» **Task item**
State how many lines in the records below contain the string "anima", and give nothing besides that number.

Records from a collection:
################

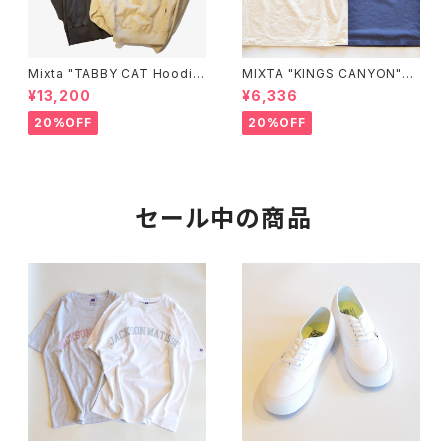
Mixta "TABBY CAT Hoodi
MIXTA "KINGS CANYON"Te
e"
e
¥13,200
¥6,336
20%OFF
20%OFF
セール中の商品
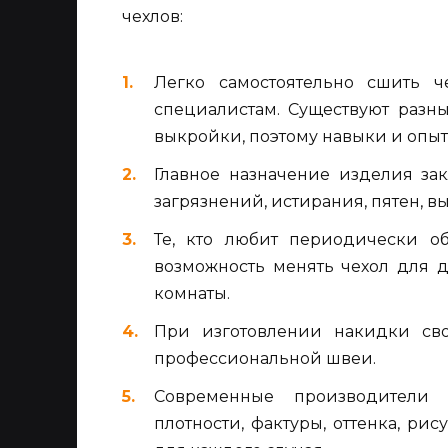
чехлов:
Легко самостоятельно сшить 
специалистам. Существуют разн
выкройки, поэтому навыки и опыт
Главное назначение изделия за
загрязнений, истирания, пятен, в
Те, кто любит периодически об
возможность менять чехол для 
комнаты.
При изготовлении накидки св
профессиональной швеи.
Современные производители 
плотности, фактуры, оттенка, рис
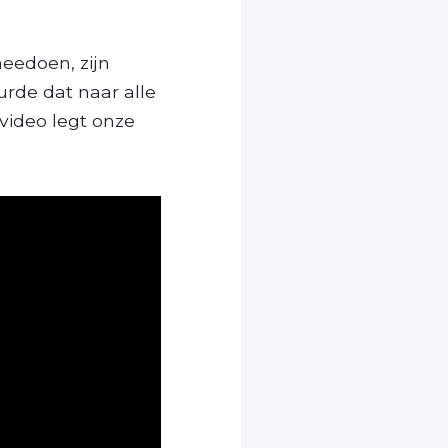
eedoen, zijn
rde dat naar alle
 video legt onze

################

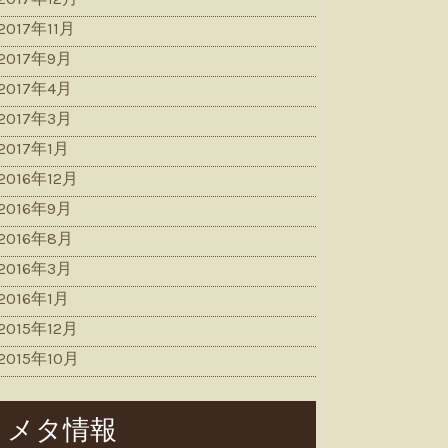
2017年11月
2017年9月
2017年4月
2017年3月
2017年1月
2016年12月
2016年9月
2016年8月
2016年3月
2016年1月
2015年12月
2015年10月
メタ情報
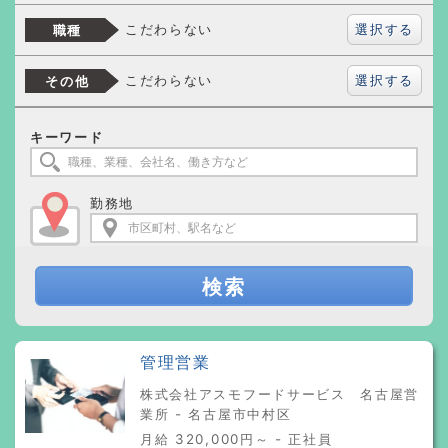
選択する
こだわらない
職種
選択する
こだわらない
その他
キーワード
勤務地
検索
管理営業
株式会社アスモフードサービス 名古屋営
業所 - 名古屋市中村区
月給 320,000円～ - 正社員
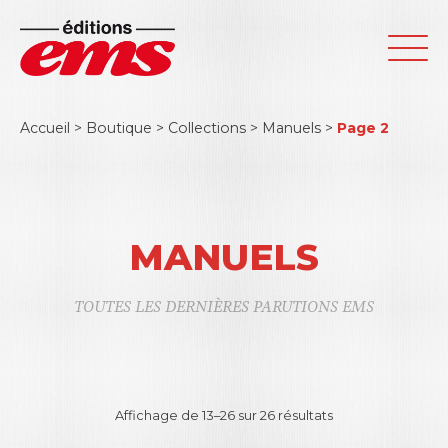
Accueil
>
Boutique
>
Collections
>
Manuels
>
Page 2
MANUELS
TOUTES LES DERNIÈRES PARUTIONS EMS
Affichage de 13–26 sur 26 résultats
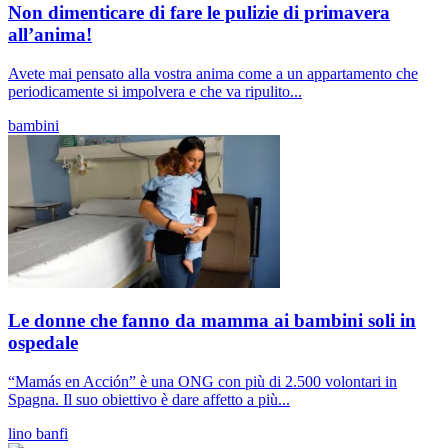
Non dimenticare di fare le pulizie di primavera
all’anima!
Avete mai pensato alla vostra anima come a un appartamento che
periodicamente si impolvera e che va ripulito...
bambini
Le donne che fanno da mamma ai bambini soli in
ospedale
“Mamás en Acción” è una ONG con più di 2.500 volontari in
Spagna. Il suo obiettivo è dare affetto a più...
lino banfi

################

» **Answer for this exercise**
2